# [Exercise]
Your answer must be an exact copy of the data below, minus any pictures.

# [Information provided]
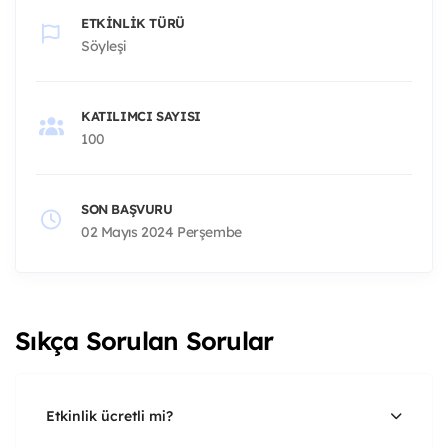
ETKINLIK TÜRÜ
Söyleşi
KATILIMCI SAYISI
100
SON BAŞVURU
02 Mayıs 2024 Perşembe
Sıkça Sorulan Sorular
Etkinlik ücretli mi?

# [Response area]
ETKINLIK TÜRÜ
Söyleşi
KATILIMCI SAYISI
100
SON BAŞVURU
02 Mayıs 2024 Perşembe
Sıkça Sorulan Sorular
Etkinlik ücretli mi?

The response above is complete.